In accepting the Innovator of the Year award, Borisy emphasized that the greatest satisfaction he has gained from his current endeavor comes from the human impact of his company’s new technology. “Patients believe in you and the work you’ve done,” he said, adding: “I hope that the promise that is CombinatoRx can continue through the long and arduous path ahead of us.”

The potential social impact of technological innovations was also stressed by Paul Meyer, 33, who received the Humanitarian Award for his work in bringing technology to the developing world. “The thing I find important is the desire to find big problems and try to solve them,” he said. “I encourage people to look at the developing world to solve big problems [where] one can have a much greater impact,” Meyer said. His Washington, DC-based company, Voxiva, brings the power of computers and Internet to remote communities around the world through touch-tone phones. Meyer, a former speechwriter for President Clinton, was also responsible for building the first wireless network in Kosovo.

Meyer stressed that focusing on the “important problems” would eventually lead one to success. “It’s actually easier if you can appeal to more than people’s financial interests and produce something with great social value,” he said. Current projects being undertaken by Voxiva include developing a national disease surveillance system in Iraq, working with HIV/AIDS in Africa, and working with patient and blood supply monitoring in the United States.
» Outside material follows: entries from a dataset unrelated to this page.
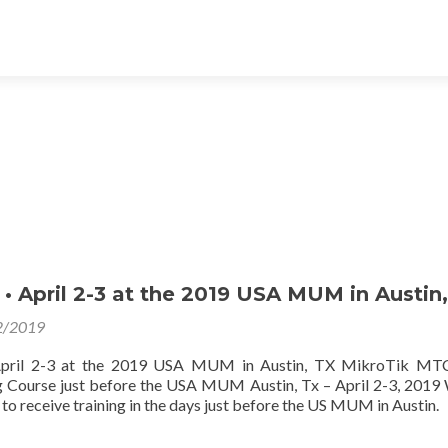
 April 2-3 at the 2019 USA MUM in Austin,
2/2019
ril 2-3 at the 2019 USA MUM in Austin, TX MikroTik MT
ng Course just before the USA MUM Austin, Tx – April 2-3, 2019
to receive training in the days just before the US MUM in Austin.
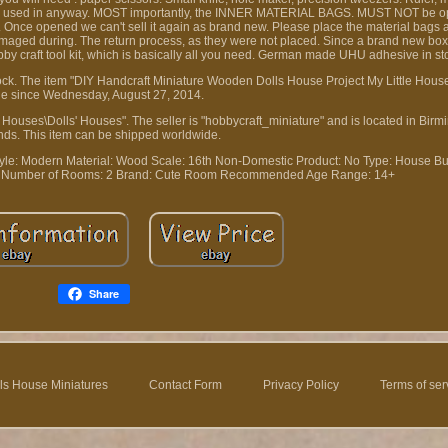
f it was used in anyway. MOST importantly, the INNER MATERIAL BAGS. MUST NOT be
 Once opened we can't sell it again as brand new. Please place the material bags a
damaged during. The return process, as they were not placed. Since a brand new bo
obby craft tool kit, which is basically all you need. German made UHU adhesive in st
n stock. The item "DIY Handcraft Miniature Wooden Dolls House Project My Little House 
le since Wednesday, August 27, 2014.
 & Houses\Dolls' Houses". The seller is "hobbycraft_miniature" and is located in Bi
nds. This item can be shipped worldwide.
tyle: Modern
Material: Wood
Scale: 16th
Non-Domestic Product: No
Type: House
Bu
Number of Rooms: 2
Brand: Cute Room
Recommended Age Range: 14+
Share
ls House Miniatures
Contact Form
Privacy Policy
Terms of ser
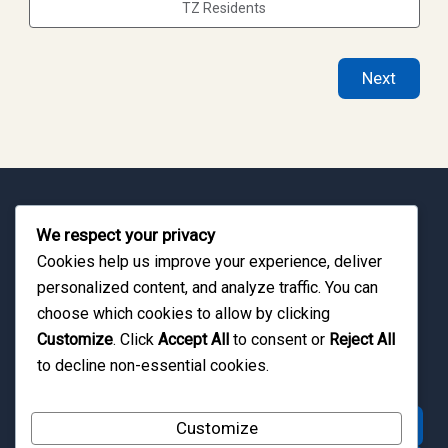
TZ Residents
Next
Travel Across Tanzania with Greater Convenience
We respect your privacy
From Zanzibar beach holidays to Tanzania safari
Cookies help us improve your experience, deliver
personalized content, and analyze traffic. You can
adventures, Zanzibar Quest helps travelers
choose which cookies to allow by clicking
coordinate smooth domestic flight experiences
Customize
. Click
Accept All
to consent or
Reject All
across East Africa.
to decline non-essential cookies.
Request Flight Assistance
Customize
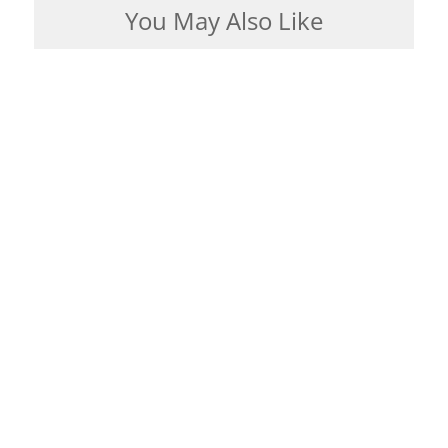
You May Also Like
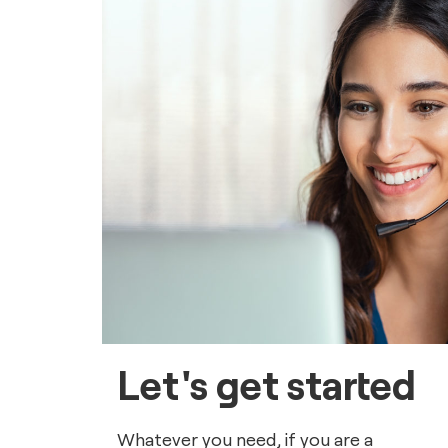
Let's get started
Whatever you need, if you are a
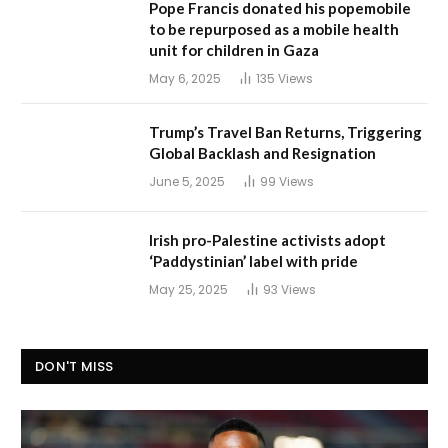
Pope Francis donated his popemobile
to be repurposed as a mobile health
unit for children in Gaza
May 6, 2025
135
Views
Trump’s Travel Ban Returns, Triggering
Global Backlash and Resignation
June 5, 2025
99
Views
Irish pro-Palestine activists adopt
‘Paddystinian’ label with pride
May 25, 2025
93
Views
DON'T MISS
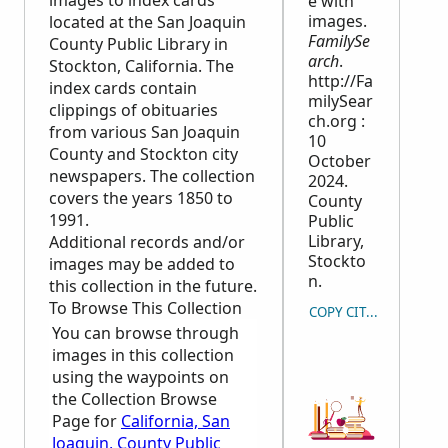
images to index cards
e with
images.
located at the San Joaquin
FamilySe
County Public Library in
arch
.
Stockton, California. The
http://Fa
index cards contain
milySear
clippings of obituaries
ch.org :
from various San Joaquin
10
County and Stockton city
October
newspapers. The collection
2024.
covers the years 1850 to
County
1991.
Public
Library,
Additional records and/or
Stockto
images may be added to
n.
this collection in the future.
To Browse This Collection
COPY CITATION
You can browse through
images in this collection
using the waypoints on
the Collection Browse
Page for
California, San
Joaquin, County Public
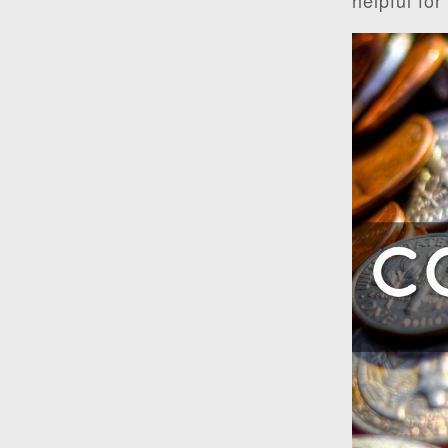
helpful for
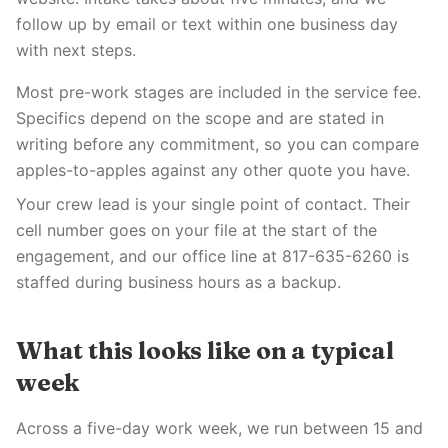
follow up by email or text within one business day
with next steps.
Most pre-work stages are included in the service fee.
Specifics depend on the scope and are stated in
writing before any commitment, so you can compare
apples-to-apples against any other quote you have.
Your crew lead is your single point of contact. Their
cell number goes on your file at the start of the
engagement, and our office line at 817-635-6260 is
staffed during business hours as a backup.
What this looks like on a typical
week
Across a five-day work week, we run between 15 and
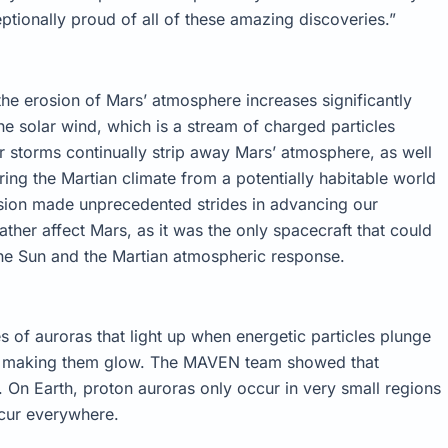
tionally proud of all of these amazing discoveries.”
the erosion of Mars’ atmosphere increases significantly
e solar wind, which is a stream of charged particles
r storms continually strip away Mars’ atmosphere, as well
ring the Martian climate from a potentially habitable world
ssion made unprecedented strides in advancing our
her affect Mars, as it was the only spacecraft that could
he Sun and the Martian atmospheric response.
of auroras that light up when energetic particles plunge
d making them glow. The MAVEN team showed that
 On Earth, proton auroras only occur in very small regions
ccur everywhere.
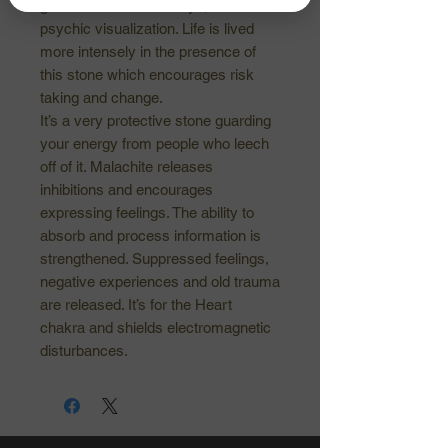
guidance. At the third eye, it initiates
psychic visualization. Life is lived
more intensely in the presence of
this stone which encourages risk
taking and change.
It’s a very protective stone guarding
your energy from people who leech
off of it. Malachite releases
inhibitions and encourages
expressing feelings. The ability to
absorb and process information is
strengthened. Suppressed feelings,
negative experiences and old trauma
are released. It’s for the Heart
chakra and shields electromagnetic
disturbances.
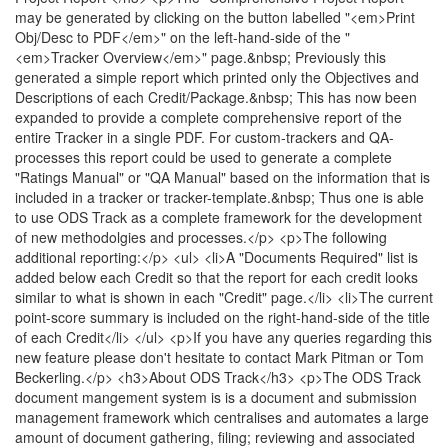
may be generated by clicking on the button labelled "<em>Print
Obj/Desc to PDF</em>" on the left-hand-side of the "
<em>Tracker Overview</em>" page.&nbsp; Previously this
generated a simple report which printed only the Objectives and
Descriptions of each Credit/Package.&nbsp; This has now been
expanded to provide a complete comprehensive report of the
entire Tracker in a single PDF. For custom-trackers and QA-
processes this report could be used to generate a complete
"Ratings Manual" or "QA Manual" based on the information that is
included in a tracker or tracker-template.&nbsp; Thus one is able
to use ODS Track as a complete framework for the development
of new methodolgies and processes.</p> <p>The following
additional reporting:</p> <ul> <li>A "Documents Required" list is
added below each Credit so that the report for each credit looks
similar to what is shown in each "Credit" page.</li> <li>The current
point-score summary is included on the right-hand-side of the title
of each Credit</li> </ul> <p>If you have any queries regarding this
new feature please don't hesitate to contact Mark Pitman or Tom
Beckerling.</p> <h3>About ODS Track</h3> <p>The ODS Track
document mangement system is is a document and submission
management framework which centralises and automates a large
amount of document gathering, filing; reviewing and associated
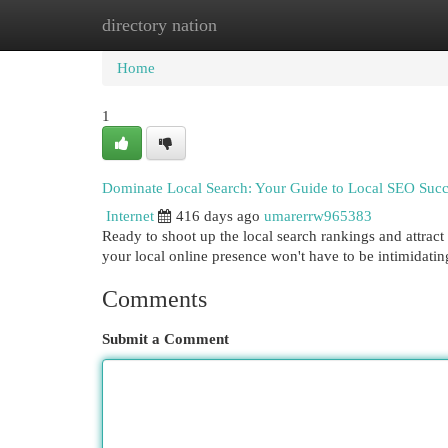
directory nation
Home
New Site Listings
Add Site
Cat
Home
1
Dominate Local Search: Your Guide to Local SEO Succ
Internet
416 days ago
umarerrw965383
Ready to shoot up the local search rankings and attrac
your local online presence won't have to be intimidati
Comments
Submit a Comment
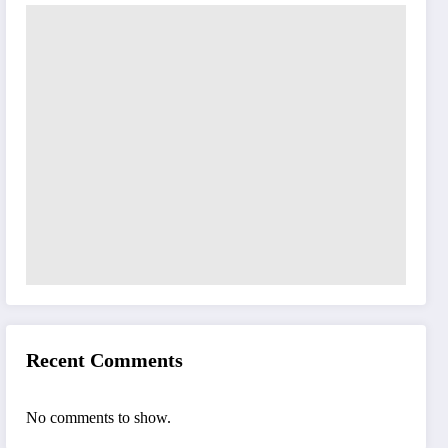
Recent Comments
No comments to show.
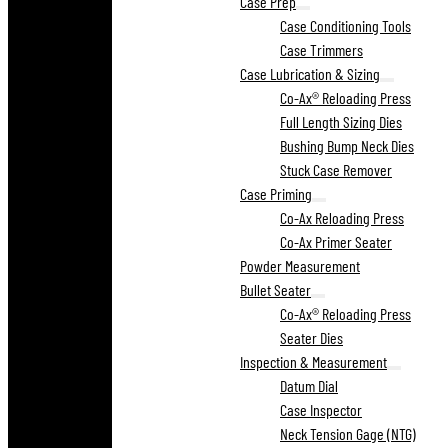
Case Prep
Case Conditioning Tools
Case Trimmers
Case Lubrication & Sizing
Co-Ax® Reloading Press
Full Length Sizing Dies
Bushing Bump Neck Dies
Stuck Case Remover
Case Priming
Co-Ax Reloading Press
Co-Ax Primer Seater
Powder Measurement
Bullet Seater
Co-Ax® Reloading Press
Seater Dies
Inspection & Measurement
Datum Dial
Case Inspector
Neck Tension Gage (NTG)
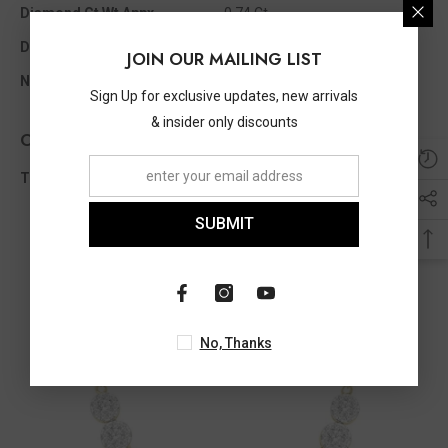
Diamond Ct Wt Appx
0.74 Ct
Diamond Shape
Round
JOIN OUR MAILING LIST
No Of Diamonds Appx
63
Sign Up for exclusive updates, new arrivals
& insider only discounts
Other Info
Total Diamond Wt Appx
0.74 Ct
SUBMIT
No, Thanks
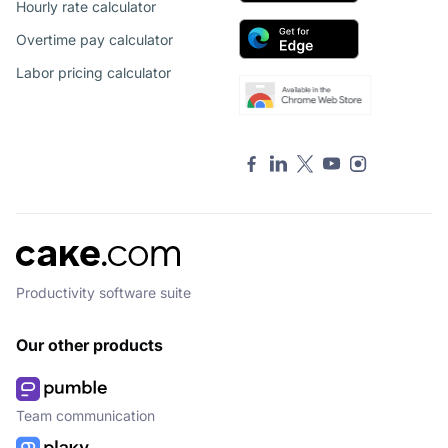
Hourly rate calculator
Overtime pay calculator
Labor pricing calculator
Productivity software suite
Our other products
Team communication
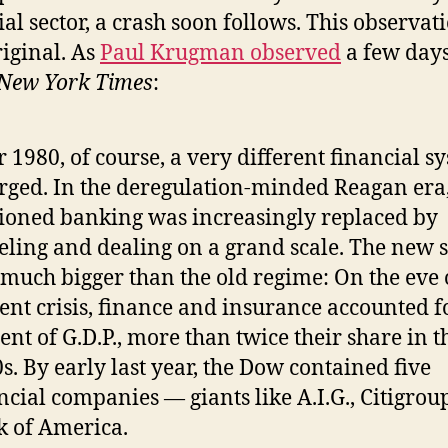
ial sector, a crash soon follows. This observat
riginal. As
Paul Krugman observed
a few day
New York Times
:
r 1980, of course, a very different financial s
ged. In the deregulation-minded Reagan era,
ioned banking was increasingly replaced by
ling and dealing on a grand scale. The new 
much bigger than the old regime: On the eve 
ent crisis, finance and insurance accounted f
ent of G.D.P., more than twice their share in t
s. By early last year, the Dow contained five
ncial companies — giants like A.I.G., Citigrou
 of America.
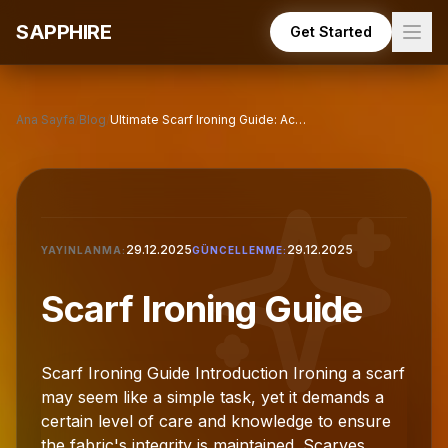
Skip to main content
SAPPHIRE
Get Started
Ana Sayfa
/
Blog
/
Ultimate Scarf Ironing Guide: Achieve Perfect Results
29.12.2025
29.12.2025
YAYINLANMA:
GÜNCELLENME:
Scarf Ironing Guide
Scarf Ironing Guide Introduction Ironing a scarf
may seem like a simple task, yet it demands a
certain level of care and knowledge to ensure
the fabric's integrity is maintained. Scarves,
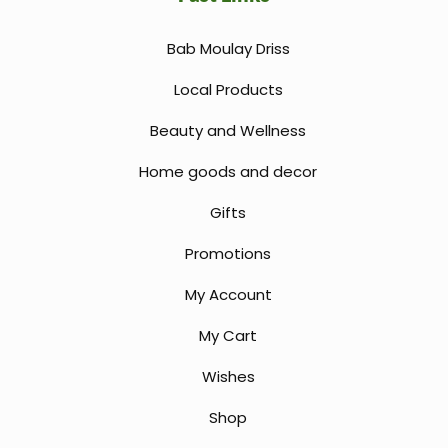
Bab Moulay Driss
Local Products
Beauty and Wellness
Home goods and decor
Gifts
Promotions
My Account
My Cart
Wishes
Shop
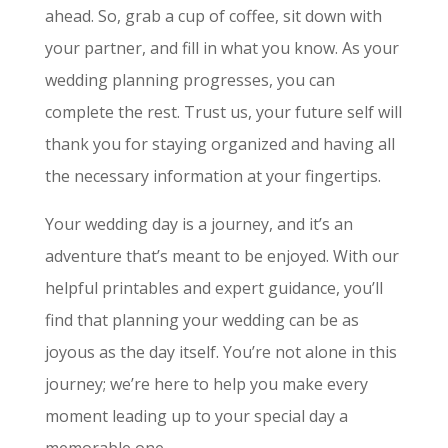
ahead. So, grab a cup of coffee, sit down with
your partner, and fill in what you know. As your
wedding planning progresses, you can
complete the rest. Trust us, your future self will
thank you for staying organized and having all
the necessary information at your fingertips.
Your wedding day is a journey, and it’s an
adventure that’s meant to be enjoyed. With our
helpful printables and expert guidance, you’ll
find that planning your wedding can be as
joyous as the day itself. You’re not alone in this
journey; we’re here to help you make every
moment leading up to your special day a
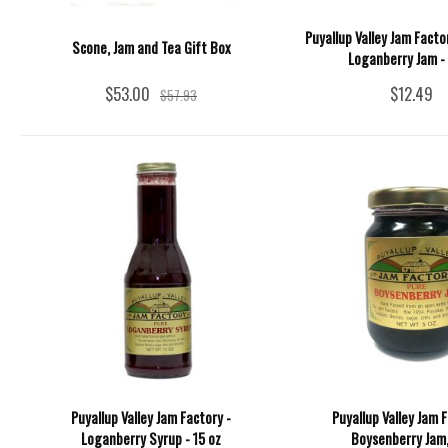
Puyallup Valley Jam Facto
Scone, Jam and Tea Gift Box
Loganberry Jam - 
$53.00
$12.49
$57.93
Puyallup Valley Jam Factory -
Puyallup Valley Jam F
Loganberry Syrup - 15 oz
Boysenberry Jam,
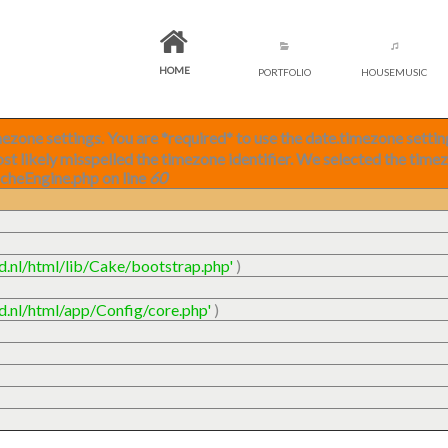
HOME
PORTFOLIO
HOUSEMUSIC
timezone settings. You are *required* to use the date.timezone setti
ost likely misspelled the timezone identifier. We selected the time
acheEngine.php on line
60
ud.nl/html/lib/Cake/bootstrap.php'
)
ud.nl/html/app/Config/core.php'
)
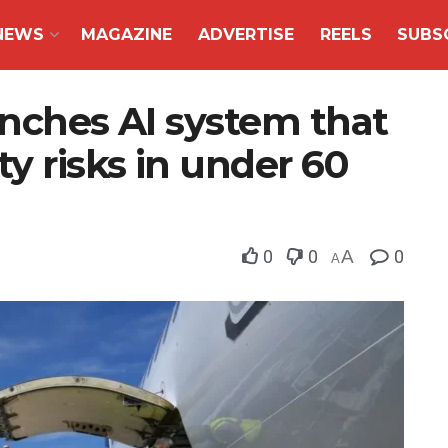
NEWS
MAGAZINE
ADVERTISE
REELS
SUBS
unches AI system that
ty risks in under 60
0
0
A
0
A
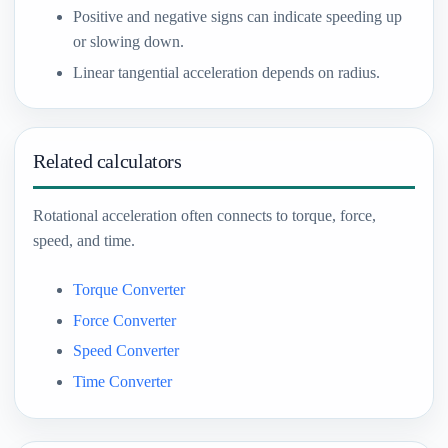
Positive and negative signs can indicate speeding up
or slowing down.
Linear tangential acceleration depends on radius.
Related calculators
Rotational acceleration often connects to torque, force,
speed, and time.
Torque Converter
Force Converter
Speed Converter
Time Converter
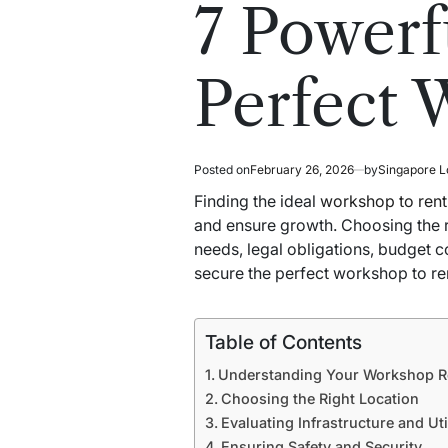
read
in
7 Powerfu
time
Perfect 
Posted on
February 26, 2026
by
Singapore L
Finding the ideal
workshop to rent
and ensure growth. Choosing the r
needs, legal obligations, budget 
secure the perfect workshop to re
Table of Contents
Understanding Your Workshop R
Choosing the Right Location
Evaluating Infrastructure and Util
Ensuring Safety and Security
The TR100 recipients were being recognized for their endeavors that have already achieved some measure of success still, some of them see the honor not only as a validation of the work they have done, but as motivation to continue to create new and bold things in the future. “This makes me want to live up to the award,” Ameer said. In addition to further developing materials with mechanical properties suitable for replacing tissues in the body, Ameer is also a pioneer in the new field of spectroscopic phenomics, which uses optical techniques to study the morphology of biological tissues.

“In 10 years, I hope to be in on one or several new startups,” Borisy said. “Knowing myself, I know there will be new things I’ll be going after.”

“This is just a confirmation that I’m doing is the right thing and that it does mean something,” said Ayanna Howard, 31, who writes artificial intelligence programs for NASA’s Jet Propulsion Laboratory. “But it’s back to work on Monday.”